Indeed, this idea of assent to doctrine smuggles an intellectual arrogance into Christianity – for it means that one’s status as a Christian depends largely on how well we can understand and communicate these doctrines, rather than on how well we actually imitate Christ. And the Christian faith is far more about the doing of Christ’s will than it is about talking about it.

This idea of doctrinal purity also has a corrosive effect on the Christian family. It places human understanding above love – the characteristic that Christ said was to distinguish His Church. Father Jake recently posted something unrelated that contained this quote from Robert G. Certain, a priest (and candidate for bishop) in the Episcopal Church. It is talking about the Anglican view of church authority, which depends on many voices speaking together rather than one voice of central authority.

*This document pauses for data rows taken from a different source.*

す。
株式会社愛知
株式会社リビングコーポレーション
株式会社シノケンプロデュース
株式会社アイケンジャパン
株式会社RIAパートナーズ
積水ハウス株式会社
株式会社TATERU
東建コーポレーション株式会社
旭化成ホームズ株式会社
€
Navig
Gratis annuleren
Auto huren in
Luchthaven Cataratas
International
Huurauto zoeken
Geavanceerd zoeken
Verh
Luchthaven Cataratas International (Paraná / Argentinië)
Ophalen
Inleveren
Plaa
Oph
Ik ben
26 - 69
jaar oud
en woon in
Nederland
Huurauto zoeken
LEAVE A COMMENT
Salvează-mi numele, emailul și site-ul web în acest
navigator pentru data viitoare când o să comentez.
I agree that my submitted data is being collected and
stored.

Since our ancient theology holds that the Holy Spirit guides most clearly in ecumenical council, it is in the deliberations of the Communion that we can find our greatest hope. Any insistence to agree on everything sounds like a call to build a new “Tower of Babel”. In the Bible story, unity of language and purpose led to pride, with the people patting themselves on the back for being so smart. In turn, God decided to destroy the tower and to confuse our language in order to keep us mindful that only God creates anything of lasting significance. Differences remind us that God alone is sovereign – not you, me, theologians or doctrines. Divergent ideas and actions, even heretical ones, will not destroy us, our faith, or Our Lord. But they will lead us to ask more questions, find new answers, correct old errors, and rediscover the depths of the love of God in Christ Jesus.

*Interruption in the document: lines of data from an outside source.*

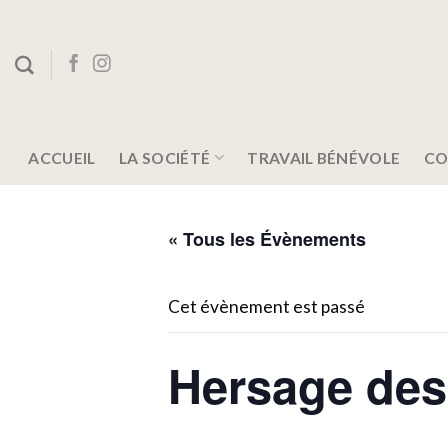
Skip
to
content
ACCUEIL
LA SOCIÉTÉ
TRAVAIL BÉNÉVOLE
CO
« Tous les Évènements
Cet évènement est passé
Hersage des 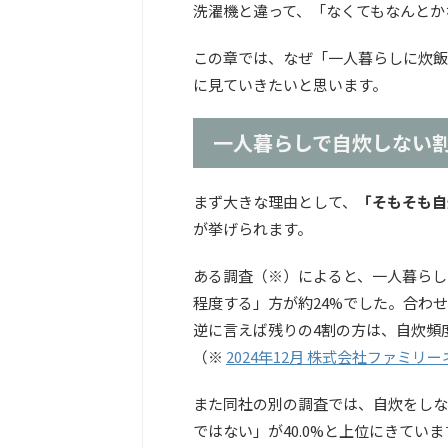
洗濯機と違って、「なくてもなんとか
この章では、なぜ「一人暮らしに炊飯
に見ていきたいと思います。
一人暮らしで自炊しない
まず大きな理由として、
「そもそも自
が挙げられます。
ある調査（※）によると、一人暮らし
程度する」方が約24%でした。合わ
逆に言えば残りの4割の方は、自炊頻
（※
2024年12月 株式会社ファミ
また同社の別の調査では、自炊をしな
ではない」が40.0%と上位にきていま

That is, we cannot prejudge what the result of any debate will be. To insist going in that everyone agrees with me is to deny this truth – it says that God has spoken to me, and everyone else had better listen. It says that I am the teacher and you the pupil; but Jesus said that we have only one teacher (Mat 23:6-8). By contrast, to believe genuinely that God speaks to the church corporately means setting aside personal agendas, however deeply held, before starting the debate. It means allowing God to speak through people we dislike and disagree with. Humility is a Christian virtue – which means that we have to accept the company of those we disagree with even on central issues. We can disagree with them, even vehemently. But we cannot, without the gravest reasons and with the gravest care, declare that someone else isn’t following Christ simply because of that disagreement.

We can say that they are wrong. We cannot say that they are not following Christ.